N-terminal myristoylation is not required to traffick p15 to the cell surface. Transfected cells expressing GFP (a and b), p15-GFP (c and d), or p15-G2A-GFP (e and f) were methanol fixed 20 h posttransfection, following a 1 h of treatment with cycloheximide. Cell images were captured by confocal microscopy. Left panels are fluorescent images, while the right panels are an overlay of the fluorescent image and the DIC image. Scale bars, 10 μm.

FIG. 9.

Topologies of the FAST proteins, with a schematic representation of the arrangement of structural motifs in the FAST proteins. All of the FAST proteins assume bitopic N_exo/C_cyt membrane topologies, each with a single TM domain (black rectangles) and endoplasmic polybasic region (striped rectangles). Moderately hydrophobic regions (shaded rectangles) are located in the ectodomains of p10 and p14 and in the endodomain of p15. The p15 H2 hydrophobic motif is shown associated with the cytosolic leaflet of the membrane, although this has not been directly demonstrated.
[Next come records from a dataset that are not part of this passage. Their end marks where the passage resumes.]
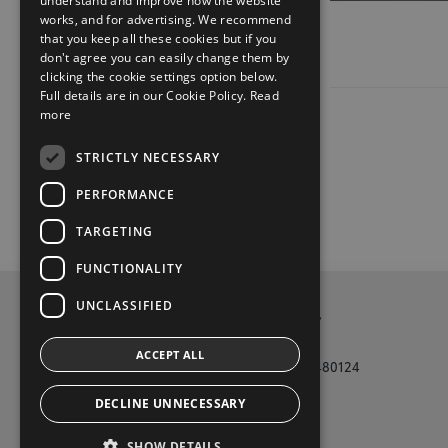
understand and improve how the website
works, and for advertising. We recommend
that you keep all these cookies but if you
don't agree you can easily change them by
clicking the cookie settings option below.
Full details are in our Cookie Policy.
Read
more
STRICTLY NECESSARY
PERFORMANCE
TARGETING
FUNCTIONALITY
UNCLASSIFIED
Privacy and Data Protection Policy
ACCEPT ALL
Tony Burke Motors Galway Phone (091) 480124
DECLINE UNNECESSARY
t
i
y
f
SHOW DETAILS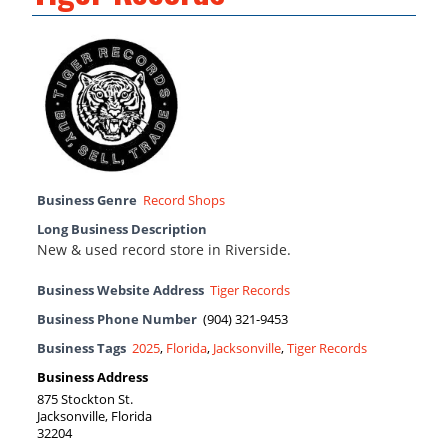
Business Genre
Record Shops
Long Business Description
New & used record store in Riverside.
Business Website Address
Tiger Records
Business Phone Number
(904) 321-9453
Business Tags
2025
,
Florida
,
Jacksonville
,
Tiger Records
Business Address
875 Stockton St.
Jacksonville, Florida
32204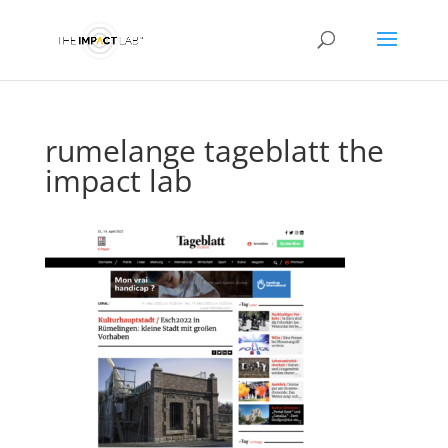
rumelange tageblatt the
impact lab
Open rectangles depict polyproline motifs present in the ectodomain of p15 and the endodomain of p14. The N-terminal myristate moieties in p14 and p15 (shaded triangles) are shown embedded in the outer leaflet of the membrane. The palmitate moieties present on the endodomain dicysteine motif of p10 (shaded triangles) are shown embedded in the cytosolic leaflet. A presumed intramolecular disulfide bond (C-C) between the two cysteines present in the p10 ectodomain is indicated. The arrangement of structural motifs in the ARV p10 FAST protein also applies to the NBV p10 protein. Numerals at the C terminus refer to the number of amino acid residues in each protein.